Input data:
▼▼▼
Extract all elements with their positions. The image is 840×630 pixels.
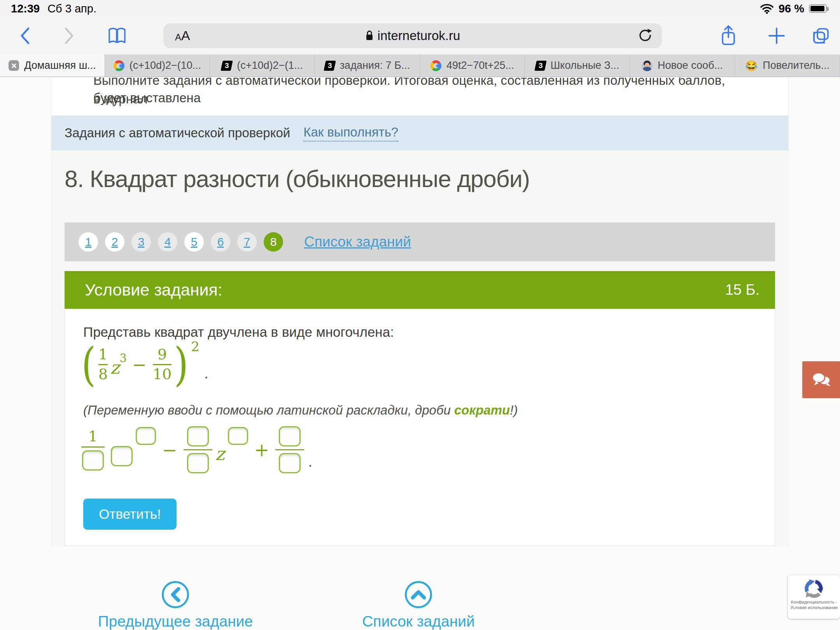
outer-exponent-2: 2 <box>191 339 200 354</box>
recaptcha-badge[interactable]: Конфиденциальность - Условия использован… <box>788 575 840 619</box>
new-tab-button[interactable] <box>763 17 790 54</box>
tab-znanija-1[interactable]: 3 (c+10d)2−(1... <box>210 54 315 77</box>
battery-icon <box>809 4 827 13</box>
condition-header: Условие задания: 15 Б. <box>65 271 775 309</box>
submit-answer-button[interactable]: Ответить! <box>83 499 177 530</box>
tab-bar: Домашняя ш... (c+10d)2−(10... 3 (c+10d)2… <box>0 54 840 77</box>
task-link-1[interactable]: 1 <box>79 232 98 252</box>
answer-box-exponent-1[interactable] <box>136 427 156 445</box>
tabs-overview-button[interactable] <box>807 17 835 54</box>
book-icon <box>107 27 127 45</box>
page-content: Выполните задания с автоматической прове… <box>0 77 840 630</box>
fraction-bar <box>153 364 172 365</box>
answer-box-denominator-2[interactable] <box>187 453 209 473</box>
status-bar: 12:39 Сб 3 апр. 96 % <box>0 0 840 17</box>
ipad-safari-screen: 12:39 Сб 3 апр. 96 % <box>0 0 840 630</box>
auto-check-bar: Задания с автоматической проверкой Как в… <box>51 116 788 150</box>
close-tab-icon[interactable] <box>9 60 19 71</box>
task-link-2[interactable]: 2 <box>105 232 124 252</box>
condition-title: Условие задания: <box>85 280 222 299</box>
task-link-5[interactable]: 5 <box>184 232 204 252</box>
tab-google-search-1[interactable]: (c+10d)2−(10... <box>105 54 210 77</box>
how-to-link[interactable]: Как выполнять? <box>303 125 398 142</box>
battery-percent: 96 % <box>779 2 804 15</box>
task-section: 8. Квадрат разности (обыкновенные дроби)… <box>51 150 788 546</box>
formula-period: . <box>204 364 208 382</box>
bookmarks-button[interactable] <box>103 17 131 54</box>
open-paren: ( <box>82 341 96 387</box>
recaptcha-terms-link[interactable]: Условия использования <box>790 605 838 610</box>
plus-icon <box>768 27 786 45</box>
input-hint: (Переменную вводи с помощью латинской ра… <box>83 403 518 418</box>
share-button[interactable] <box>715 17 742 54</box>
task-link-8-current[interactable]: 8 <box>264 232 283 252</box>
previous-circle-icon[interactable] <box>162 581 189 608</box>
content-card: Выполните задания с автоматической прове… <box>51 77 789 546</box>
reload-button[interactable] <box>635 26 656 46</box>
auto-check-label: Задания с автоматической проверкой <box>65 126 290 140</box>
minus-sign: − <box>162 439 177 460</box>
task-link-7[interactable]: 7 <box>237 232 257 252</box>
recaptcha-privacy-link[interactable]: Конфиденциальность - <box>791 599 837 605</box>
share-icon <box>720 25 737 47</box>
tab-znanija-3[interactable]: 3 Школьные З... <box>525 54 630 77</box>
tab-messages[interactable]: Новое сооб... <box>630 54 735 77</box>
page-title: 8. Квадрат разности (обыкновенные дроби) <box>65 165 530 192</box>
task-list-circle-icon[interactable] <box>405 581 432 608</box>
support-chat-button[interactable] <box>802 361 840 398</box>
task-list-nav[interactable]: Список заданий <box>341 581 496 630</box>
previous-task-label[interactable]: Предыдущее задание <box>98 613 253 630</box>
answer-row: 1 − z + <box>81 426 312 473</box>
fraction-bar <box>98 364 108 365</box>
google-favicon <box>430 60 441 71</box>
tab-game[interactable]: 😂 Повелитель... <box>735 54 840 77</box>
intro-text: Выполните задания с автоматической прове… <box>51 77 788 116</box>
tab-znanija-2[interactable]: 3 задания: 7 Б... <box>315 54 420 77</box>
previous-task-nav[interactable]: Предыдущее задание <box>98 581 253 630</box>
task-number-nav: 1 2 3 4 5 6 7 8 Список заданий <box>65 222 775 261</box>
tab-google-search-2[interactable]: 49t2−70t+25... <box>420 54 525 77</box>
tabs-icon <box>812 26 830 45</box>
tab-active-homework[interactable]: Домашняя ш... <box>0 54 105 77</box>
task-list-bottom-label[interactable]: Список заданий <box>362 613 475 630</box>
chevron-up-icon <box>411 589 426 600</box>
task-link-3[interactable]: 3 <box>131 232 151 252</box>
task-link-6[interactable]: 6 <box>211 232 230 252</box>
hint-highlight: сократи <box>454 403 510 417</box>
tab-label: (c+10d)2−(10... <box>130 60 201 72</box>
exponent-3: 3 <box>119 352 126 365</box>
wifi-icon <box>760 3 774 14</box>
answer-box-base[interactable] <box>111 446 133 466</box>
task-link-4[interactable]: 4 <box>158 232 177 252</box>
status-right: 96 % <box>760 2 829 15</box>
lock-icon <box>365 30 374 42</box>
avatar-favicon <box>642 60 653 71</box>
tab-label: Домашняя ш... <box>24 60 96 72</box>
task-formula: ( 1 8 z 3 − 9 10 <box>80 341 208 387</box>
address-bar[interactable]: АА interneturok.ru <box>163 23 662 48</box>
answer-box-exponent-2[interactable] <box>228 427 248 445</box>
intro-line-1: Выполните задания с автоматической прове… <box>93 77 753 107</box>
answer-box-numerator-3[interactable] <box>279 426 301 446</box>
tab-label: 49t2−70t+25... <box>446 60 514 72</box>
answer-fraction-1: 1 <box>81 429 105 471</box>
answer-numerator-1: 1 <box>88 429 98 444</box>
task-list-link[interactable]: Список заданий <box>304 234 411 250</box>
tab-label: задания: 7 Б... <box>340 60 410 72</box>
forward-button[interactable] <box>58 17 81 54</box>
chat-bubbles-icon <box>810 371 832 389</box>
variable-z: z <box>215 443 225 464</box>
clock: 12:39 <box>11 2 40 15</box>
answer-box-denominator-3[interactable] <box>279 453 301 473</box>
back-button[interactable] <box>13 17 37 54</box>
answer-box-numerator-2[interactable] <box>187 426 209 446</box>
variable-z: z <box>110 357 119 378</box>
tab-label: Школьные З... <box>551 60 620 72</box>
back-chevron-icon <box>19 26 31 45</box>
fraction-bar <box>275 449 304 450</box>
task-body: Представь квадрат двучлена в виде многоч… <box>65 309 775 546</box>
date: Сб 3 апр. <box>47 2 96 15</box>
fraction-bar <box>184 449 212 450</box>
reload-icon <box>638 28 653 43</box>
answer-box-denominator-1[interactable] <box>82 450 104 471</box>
▲▲▲
▼▼▼
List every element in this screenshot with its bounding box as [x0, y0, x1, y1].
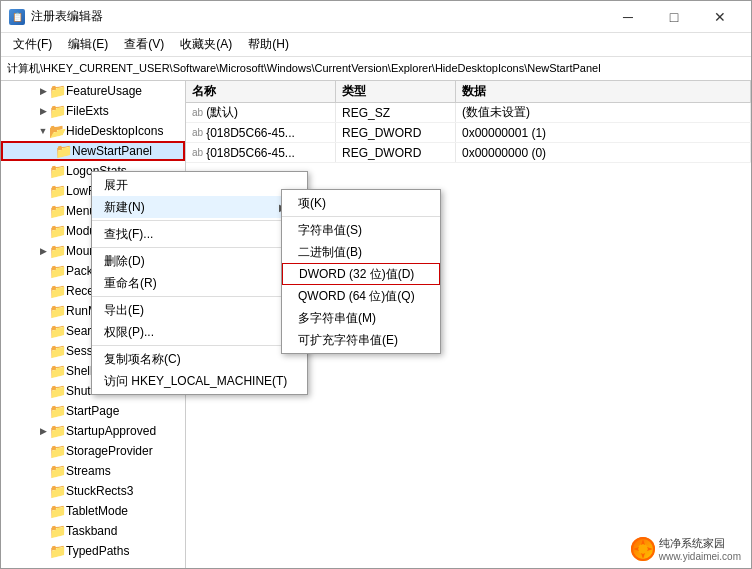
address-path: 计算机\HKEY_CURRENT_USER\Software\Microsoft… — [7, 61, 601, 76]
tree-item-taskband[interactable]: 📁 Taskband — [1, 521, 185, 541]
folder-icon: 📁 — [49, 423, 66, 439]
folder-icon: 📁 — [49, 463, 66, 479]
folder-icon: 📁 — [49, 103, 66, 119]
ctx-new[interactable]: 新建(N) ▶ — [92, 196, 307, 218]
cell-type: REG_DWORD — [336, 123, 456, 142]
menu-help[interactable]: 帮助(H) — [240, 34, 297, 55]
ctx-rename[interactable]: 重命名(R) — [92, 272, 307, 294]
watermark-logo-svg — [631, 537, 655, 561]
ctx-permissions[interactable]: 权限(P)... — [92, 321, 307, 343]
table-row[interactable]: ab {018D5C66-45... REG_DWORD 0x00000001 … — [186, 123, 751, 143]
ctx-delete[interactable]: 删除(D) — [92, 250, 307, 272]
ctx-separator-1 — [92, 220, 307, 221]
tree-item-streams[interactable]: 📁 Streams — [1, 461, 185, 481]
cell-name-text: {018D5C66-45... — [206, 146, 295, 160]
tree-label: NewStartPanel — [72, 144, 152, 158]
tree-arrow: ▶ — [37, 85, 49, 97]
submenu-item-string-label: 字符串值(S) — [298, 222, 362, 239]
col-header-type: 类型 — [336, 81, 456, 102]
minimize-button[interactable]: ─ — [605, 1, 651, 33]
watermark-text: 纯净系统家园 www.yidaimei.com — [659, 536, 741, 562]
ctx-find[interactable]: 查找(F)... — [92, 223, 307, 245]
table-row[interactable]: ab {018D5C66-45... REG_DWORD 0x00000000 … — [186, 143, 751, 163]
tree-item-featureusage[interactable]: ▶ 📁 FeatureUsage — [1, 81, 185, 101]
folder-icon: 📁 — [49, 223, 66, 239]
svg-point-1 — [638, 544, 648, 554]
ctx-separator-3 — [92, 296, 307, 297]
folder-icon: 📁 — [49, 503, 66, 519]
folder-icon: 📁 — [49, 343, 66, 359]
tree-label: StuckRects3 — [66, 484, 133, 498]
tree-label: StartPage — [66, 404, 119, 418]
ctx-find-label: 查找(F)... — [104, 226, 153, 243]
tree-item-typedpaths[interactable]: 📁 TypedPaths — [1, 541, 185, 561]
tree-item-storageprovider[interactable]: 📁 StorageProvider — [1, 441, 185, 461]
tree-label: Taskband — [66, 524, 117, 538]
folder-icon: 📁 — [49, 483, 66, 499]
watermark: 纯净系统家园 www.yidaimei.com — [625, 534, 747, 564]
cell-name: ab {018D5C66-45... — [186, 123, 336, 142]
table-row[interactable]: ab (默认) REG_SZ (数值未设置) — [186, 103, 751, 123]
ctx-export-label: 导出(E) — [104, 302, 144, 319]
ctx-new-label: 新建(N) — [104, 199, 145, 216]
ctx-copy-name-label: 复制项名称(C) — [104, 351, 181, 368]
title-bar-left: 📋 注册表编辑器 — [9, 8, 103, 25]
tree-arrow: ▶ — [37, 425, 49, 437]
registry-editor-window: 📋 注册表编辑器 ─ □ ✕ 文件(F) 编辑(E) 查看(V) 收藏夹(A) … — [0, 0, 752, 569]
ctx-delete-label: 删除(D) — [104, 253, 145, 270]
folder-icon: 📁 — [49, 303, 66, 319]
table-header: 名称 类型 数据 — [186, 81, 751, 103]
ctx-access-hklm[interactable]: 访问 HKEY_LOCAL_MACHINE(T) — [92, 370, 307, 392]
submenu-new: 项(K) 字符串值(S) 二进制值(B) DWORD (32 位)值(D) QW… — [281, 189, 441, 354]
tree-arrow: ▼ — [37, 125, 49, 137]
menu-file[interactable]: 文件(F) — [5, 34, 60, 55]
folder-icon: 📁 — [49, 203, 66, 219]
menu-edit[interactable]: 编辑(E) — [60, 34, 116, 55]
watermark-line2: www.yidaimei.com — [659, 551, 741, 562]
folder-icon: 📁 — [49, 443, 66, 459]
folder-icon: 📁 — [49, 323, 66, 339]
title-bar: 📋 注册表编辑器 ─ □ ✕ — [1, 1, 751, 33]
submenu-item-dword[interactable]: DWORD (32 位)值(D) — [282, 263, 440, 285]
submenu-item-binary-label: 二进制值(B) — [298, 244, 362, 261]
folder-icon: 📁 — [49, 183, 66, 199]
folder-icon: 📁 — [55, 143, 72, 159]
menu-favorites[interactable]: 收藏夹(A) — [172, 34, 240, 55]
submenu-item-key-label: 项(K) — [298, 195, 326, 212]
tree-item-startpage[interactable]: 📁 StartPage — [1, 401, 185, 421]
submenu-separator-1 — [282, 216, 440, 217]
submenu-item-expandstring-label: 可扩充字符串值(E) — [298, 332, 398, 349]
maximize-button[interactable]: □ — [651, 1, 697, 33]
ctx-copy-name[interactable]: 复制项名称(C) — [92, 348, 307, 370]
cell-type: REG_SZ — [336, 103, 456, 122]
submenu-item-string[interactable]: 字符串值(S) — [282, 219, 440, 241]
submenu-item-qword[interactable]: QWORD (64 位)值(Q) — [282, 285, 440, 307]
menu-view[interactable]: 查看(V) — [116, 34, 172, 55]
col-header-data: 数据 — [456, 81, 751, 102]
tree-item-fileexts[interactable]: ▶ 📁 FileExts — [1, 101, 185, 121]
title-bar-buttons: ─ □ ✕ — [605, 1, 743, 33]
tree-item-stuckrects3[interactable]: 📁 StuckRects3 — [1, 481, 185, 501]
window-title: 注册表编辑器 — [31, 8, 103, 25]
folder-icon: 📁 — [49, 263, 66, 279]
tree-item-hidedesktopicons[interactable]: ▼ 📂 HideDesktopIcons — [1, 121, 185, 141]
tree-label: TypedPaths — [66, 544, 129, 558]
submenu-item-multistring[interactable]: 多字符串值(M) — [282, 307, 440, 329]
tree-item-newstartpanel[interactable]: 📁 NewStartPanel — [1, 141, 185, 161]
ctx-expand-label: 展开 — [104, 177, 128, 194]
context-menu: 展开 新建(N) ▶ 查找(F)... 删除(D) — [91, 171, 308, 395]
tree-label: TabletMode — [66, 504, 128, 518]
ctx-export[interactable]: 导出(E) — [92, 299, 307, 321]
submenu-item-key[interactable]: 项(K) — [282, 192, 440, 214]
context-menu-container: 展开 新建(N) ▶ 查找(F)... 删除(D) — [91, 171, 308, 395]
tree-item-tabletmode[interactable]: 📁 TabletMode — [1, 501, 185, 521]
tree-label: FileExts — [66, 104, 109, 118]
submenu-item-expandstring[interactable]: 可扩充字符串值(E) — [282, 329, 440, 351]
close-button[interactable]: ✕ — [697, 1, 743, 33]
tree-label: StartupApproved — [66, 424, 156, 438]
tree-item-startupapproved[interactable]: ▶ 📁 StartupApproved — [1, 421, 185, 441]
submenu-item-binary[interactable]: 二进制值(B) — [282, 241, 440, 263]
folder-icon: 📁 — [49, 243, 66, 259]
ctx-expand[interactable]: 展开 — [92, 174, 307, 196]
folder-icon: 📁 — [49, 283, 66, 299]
▲▲▲
▼▼▼
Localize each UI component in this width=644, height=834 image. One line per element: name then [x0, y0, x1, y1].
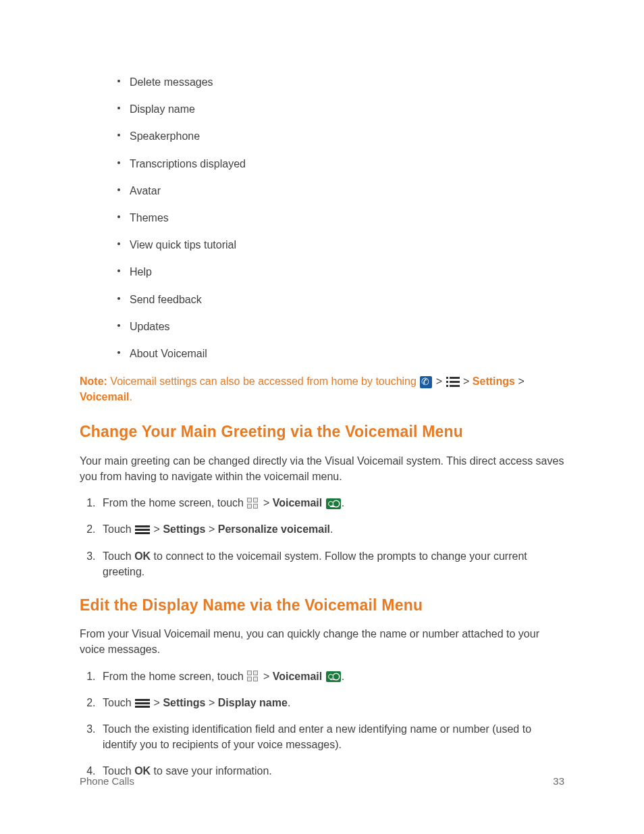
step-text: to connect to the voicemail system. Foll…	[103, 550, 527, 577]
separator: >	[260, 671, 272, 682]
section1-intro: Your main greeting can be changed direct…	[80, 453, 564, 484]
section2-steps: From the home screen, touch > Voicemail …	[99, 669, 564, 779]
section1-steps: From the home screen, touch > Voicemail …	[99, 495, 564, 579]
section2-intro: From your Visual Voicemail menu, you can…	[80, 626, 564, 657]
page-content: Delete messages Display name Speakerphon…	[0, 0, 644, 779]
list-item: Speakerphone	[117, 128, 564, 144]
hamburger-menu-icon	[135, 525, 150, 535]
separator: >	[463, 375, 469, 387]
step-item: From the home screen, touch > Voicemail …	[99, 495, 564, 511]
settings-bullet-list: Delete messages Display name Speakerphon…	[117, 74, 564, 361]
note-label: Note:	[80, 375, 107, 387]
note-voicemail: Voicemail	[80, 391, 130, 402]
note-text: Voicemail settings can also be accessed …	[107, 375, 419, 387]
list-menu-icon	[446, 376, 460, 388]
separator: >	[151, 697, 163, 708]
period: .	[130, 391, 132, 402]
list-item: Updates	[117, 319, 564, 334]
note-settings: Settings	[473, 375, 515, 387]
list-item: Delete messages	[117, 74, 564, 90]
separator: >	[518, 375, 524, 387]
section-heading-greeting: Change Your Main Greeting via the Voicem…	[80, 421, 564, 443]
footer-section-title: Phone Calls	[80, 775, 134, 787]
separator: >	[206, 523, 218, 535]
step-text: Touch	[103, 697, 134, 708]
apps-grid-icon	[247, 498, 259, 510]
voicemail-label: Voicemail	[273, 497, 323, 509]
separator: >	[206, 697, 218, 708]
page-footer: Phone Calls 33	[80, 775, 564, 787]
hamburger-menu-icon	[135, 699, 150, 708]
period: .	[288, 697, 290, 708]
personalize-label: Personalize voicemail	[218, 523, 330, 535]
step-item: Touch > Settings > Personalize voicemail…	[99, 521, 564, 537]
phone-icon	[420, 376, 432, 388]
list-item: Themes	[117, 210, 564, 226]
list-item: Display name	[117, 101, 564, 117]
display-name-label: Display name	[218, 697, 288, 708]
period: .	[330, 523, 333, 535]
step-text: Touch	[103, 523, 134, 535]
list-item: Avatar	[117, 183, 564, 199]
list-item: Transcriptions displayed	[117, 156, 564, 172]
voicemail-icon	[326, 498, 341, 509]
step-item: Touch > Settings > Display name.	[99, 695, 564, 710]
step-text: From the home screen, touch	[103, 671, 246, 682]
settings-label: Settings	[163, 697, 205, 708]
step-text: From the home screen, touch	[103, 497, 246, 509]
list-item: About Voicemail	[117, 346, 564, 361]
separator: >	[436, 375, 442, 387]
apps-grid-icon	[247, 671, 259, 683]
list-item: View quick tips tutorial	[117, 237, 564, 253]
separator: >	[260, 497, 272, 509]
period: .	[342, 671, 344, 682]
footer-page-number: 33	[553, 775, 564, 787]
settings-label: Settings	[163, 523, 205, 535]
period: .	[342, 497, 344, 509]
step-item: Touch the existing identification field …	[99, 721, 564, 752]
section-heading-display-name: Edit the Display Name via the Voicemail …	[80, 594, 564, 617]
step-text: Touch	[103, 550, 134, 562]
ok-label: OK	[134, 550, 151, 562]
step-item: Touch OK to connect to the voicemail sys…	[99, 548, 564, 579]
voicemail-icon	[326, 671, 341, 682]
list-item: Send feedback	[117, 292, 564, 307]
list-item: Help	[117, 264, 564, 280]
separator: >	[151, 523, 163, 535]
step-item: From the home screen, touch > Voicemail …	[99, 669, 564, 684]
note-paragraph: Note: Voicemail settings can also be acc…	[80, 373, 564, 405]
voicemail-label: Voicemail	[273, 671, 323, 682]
▲▲▲
What the task requires: What belongs in the answer is each line from the listing above that contains "Школьные".

Written reply:
tab-znanija-3[interactable]: 3 Школьные З... <box>525 54 630 77</box>
tab-label: Школьные З... <box>551 60 620 72</box>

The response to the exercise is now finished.